Although motor disinhibition may account for Patterns 2 and 3, it did not seem to account for Pattern 4. The single patient who showed this pattern demonstrated a mild left hemiparesis. The speed of finger tapping with the left hand was slow, but the form of the hand movement was normal. In contrast in the so-called “unaffected” hand on the right side, the patient showed notable difficulties coordinating finger movements. Clinically, this pattern appeared to be a form of apraxia. Geschwind4 has suggested that lesions anywhere in the brain may produce a disconnection syndrome that, in turn, can affect apraxia in one but not necessarily two hands. This mechanism might account for Pattern 4 as exhibited by the patient with the oligodendroglioma.

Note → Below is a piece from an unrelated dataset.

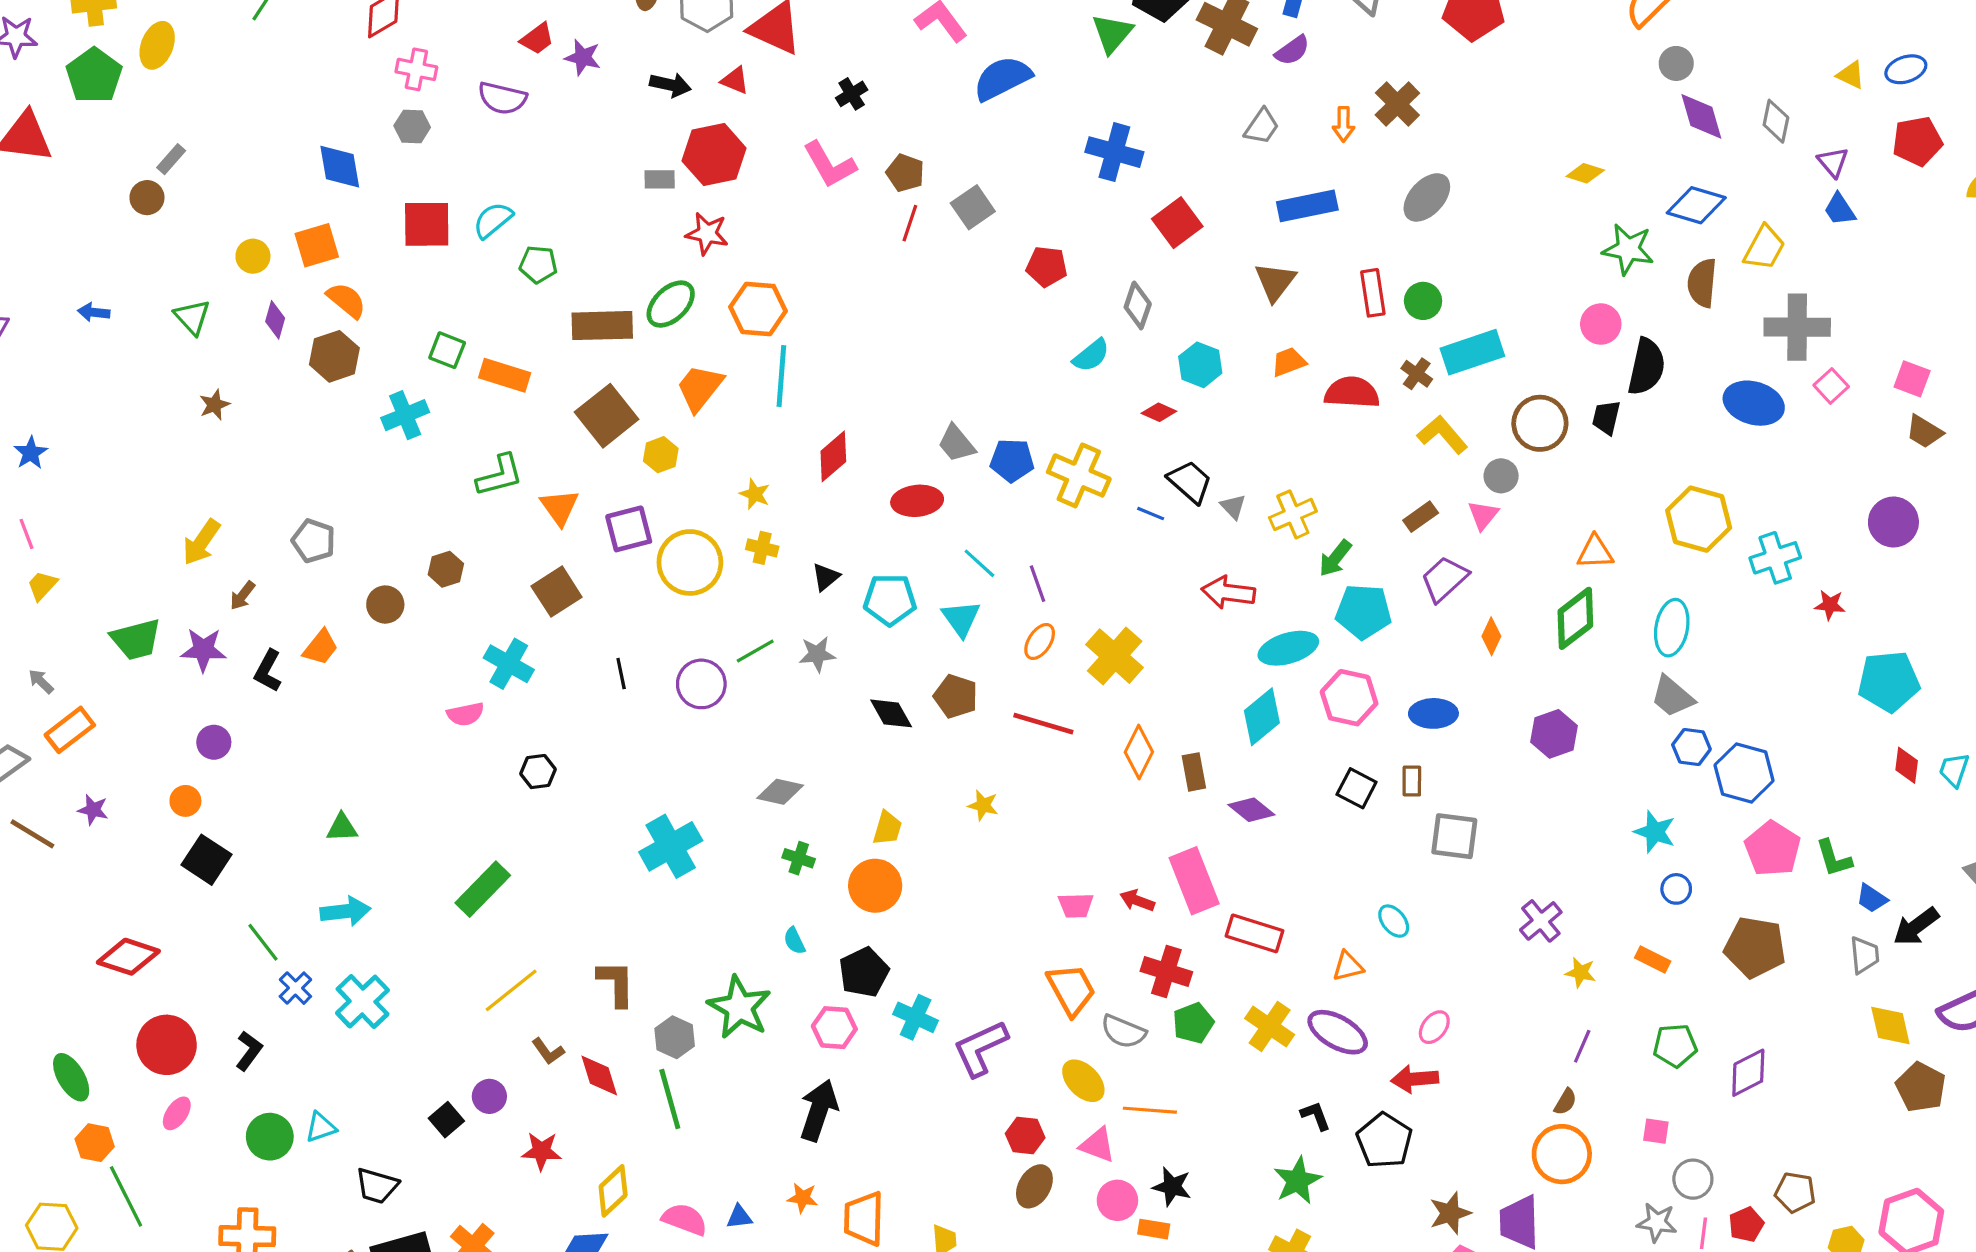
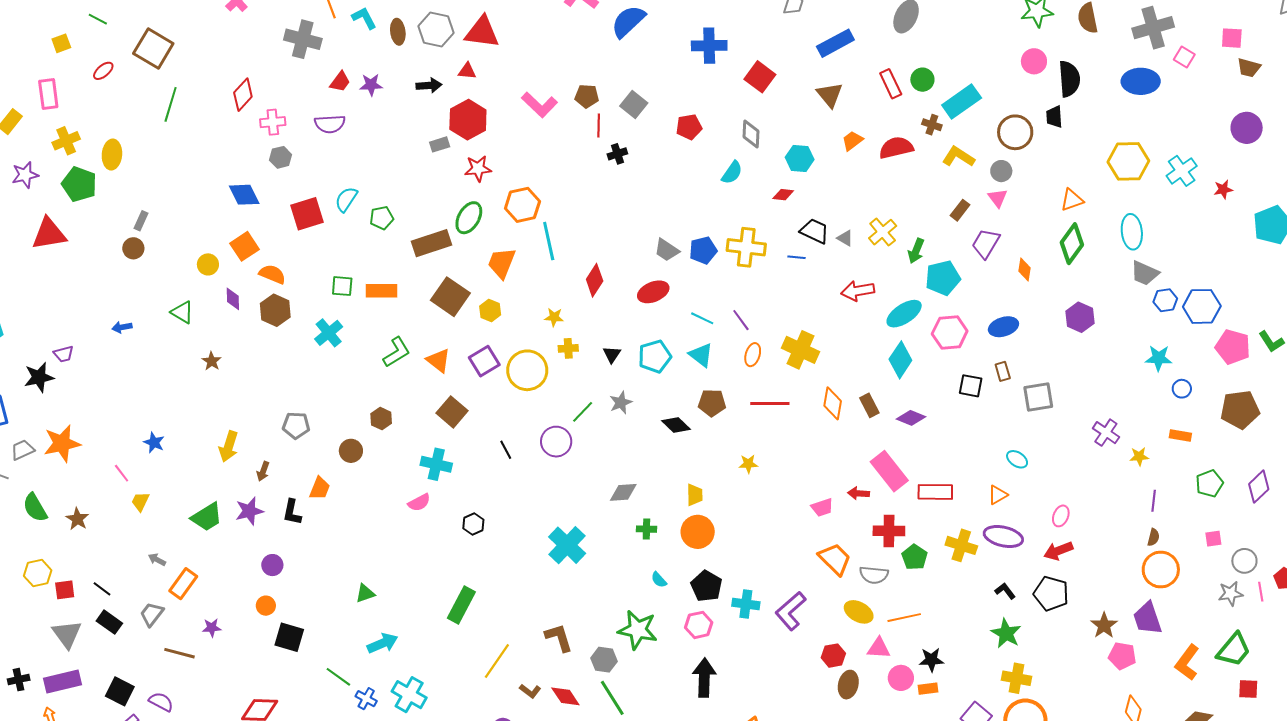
black cross: (852, 94) -> (617, 154), moved, turned 30
blue star: (31, 453) -> (154, 443), moved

Further evaluation of the underlying neuropsychological disturbance associated with these abnormal finger movements may prove useful in the assessment and diagnosis of brain dysfunctional patients. For example, we have followed one patient with Alzheimer’s disease for several months (unpublished data). In the early stage of Alzheimer’s disease, her finger tapping movements were completely normal. In the middle stage, she began to show disinhibitory control of the fingers, particularly when encouraged to tap as fast as she could. Again, this so-called “simple” motor task may be quite useful for diagnosis and for tracking the course of a patient’s recovery.13


The speed of finger tapping in brain dysfunctional patients was not only slow, but the finger movements of more than 50% of these patients in this initial investigation showed abnormal qualitative features during the task. Further exploration of the underlying mechanisms responsible for slow and abnormal finger movements during the Halstead Finger Tapping Test may provide useful information for clinical neuropsychologists and behavioral neurologists.